THE ALABAMA WEEKEND: Saturday will be a sunny, pleasant day. Cooler spots will start the day in the 50s… followed by a high in the mid to upper 80s. On Sunday moisture levels will rise, and a few isolated showers could pop up, but most places will stay dry with a partly sunny sky. The high Sunday will be in the upper 80s.
NEXT WEEK: The overall pattern continues to look quiet; we could see a few spotty showers on a day or two, otherwise expect partly sunny days, fair nights, and highs around 90 degrees. See the Weather Xtreme video for maps, graphics, and more details.
TROPICS: A broad area of low pressure located near the east coast of the Yucatan Peninsula (the ghost of former eastern Pacific Hurricane Agatha) continues to produce a large area of disorganized showers and thunderstorms over the northwestern Caribbean Sea and Yucatan Peninsula. Despite strong upper-level winds, this system is likely to become a tropical depression or tropical storm while it moves slowly northeastward over the northwestern Caribbean Sea and
southeastern Gulf of Mexico during the next day or two. Interests in western Cuba, the Florida Keys, and the Florida Peninsula should monitor the progress of this system, and tropical storm watches or warnings could be required for some of these areas later today.

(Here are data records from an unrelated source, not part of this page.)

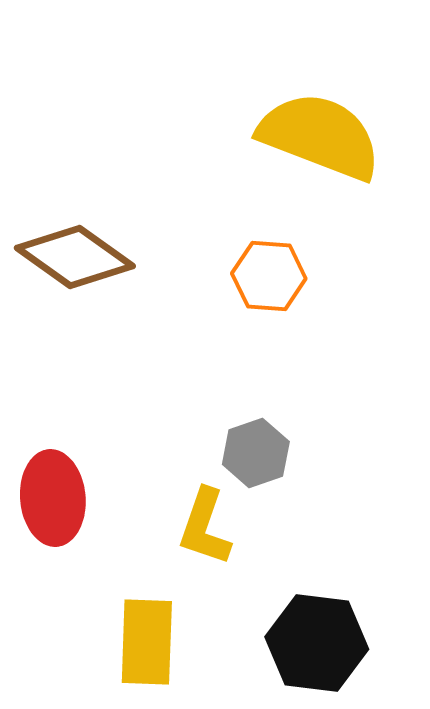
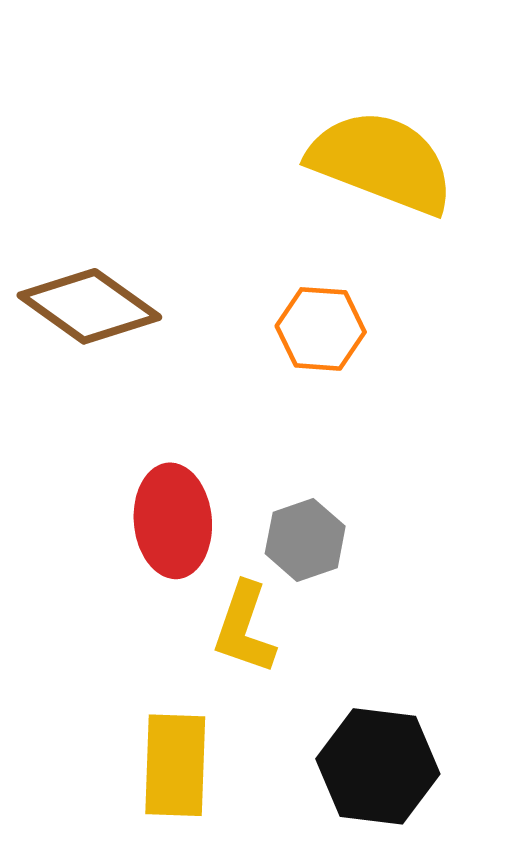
red ellipse: (53, 498) -> (173, 521), moved

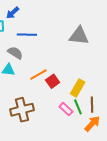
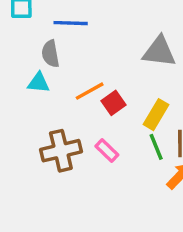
gray triangle: (79, 36) -> (159, 52), moved
gray semicircle: (15, 53) -> (50, 54), turned -133
pink rectangle: (66, 109) -> (107, 150), moved

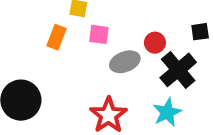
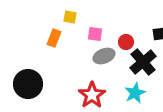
pink square: (99, 34) -> (95, 34), moved

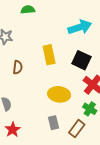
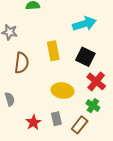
brown semicircle: (18, 67) -> (22, 63), size x1.5
red star: (13, 130) -> (33, 122), moved

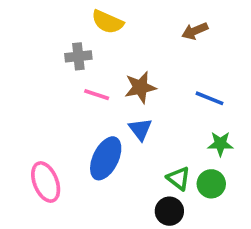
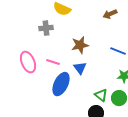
pink line: (97, 95) -> (53, 62), moved
pink ellipse: (46, 182) -> (28, 62), moved

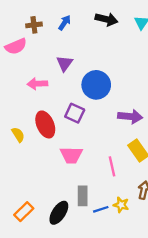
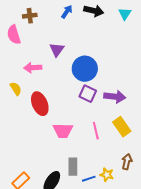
blue arrow: (65, 23) -> (67, 12), moved
pink semicircle: (16, 46) -> (14, 35), turned 96
purple square: (75, 113) -> (88, 94), moved
yellow semicircle: (18, 135) -> (16, 89), moved
pink line: (112, 166) -> (96, 131), moved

Regardless of development, areas of heavy rainfall are likely across portions of the Yucatan Peninsula and western Cuba during the next day or so, spreading across southern and central Florida and the Florida Keys Friday and Friday night, and the northwestern Bahamas on Saturday. These heavy rains could cause scattered to numerous flash floods across South Florida and the Florida Keys. Amounts of 6-10 inches are possible over the southern tip of Florida. This system will remain well south of the Central Gulf Coast (Gulf Shores to Panama City Beach).
Also, in the Atlantic, A weak surface trough located about 150 miles northeast of the northwestern Bahamas is producing disorganized showers and a few thunderstorms. Upper-level winds appear too strong for significant development of this system while it moves northeastward at 5 to 10 mph over the southwestern Atlantic during the next couple of days.

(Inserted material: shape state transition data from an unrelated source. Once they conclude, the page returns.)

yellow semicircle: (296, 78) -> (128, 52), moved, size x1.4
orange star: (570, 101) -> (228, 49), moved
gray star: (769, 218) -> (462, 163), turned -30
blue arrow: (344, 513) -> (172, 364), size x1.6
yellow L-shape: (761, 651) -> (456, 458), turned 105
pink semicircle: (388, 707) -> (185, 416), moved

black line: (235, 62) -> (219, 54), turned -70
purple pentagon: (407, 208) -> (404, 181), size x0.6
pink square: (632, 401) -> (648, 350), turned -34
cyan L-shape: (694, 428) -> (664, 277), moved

The rest of the Atlantic basin is quiet.
ON THIS DATE IN 1998: Frostburg, Maryland on June 2, 1998, at 9:45 PM – This was part of a killer outbreak of tornadoes that moved southeast from Pennsylvania. The storm entered Garrett County, Maryland striking the town of Finzel. It then moved up and over Big Savage Mountain in Allegany County and ripped through the northern portion of Frostburg. It reached its peak strength as it crossed the ridge. Winds were estimated between 210 and 250 mph (F4 on the Fujita Tornado Damage Scale). This was the first tornado to “officially” be rated an “F4” in the State of Maryland.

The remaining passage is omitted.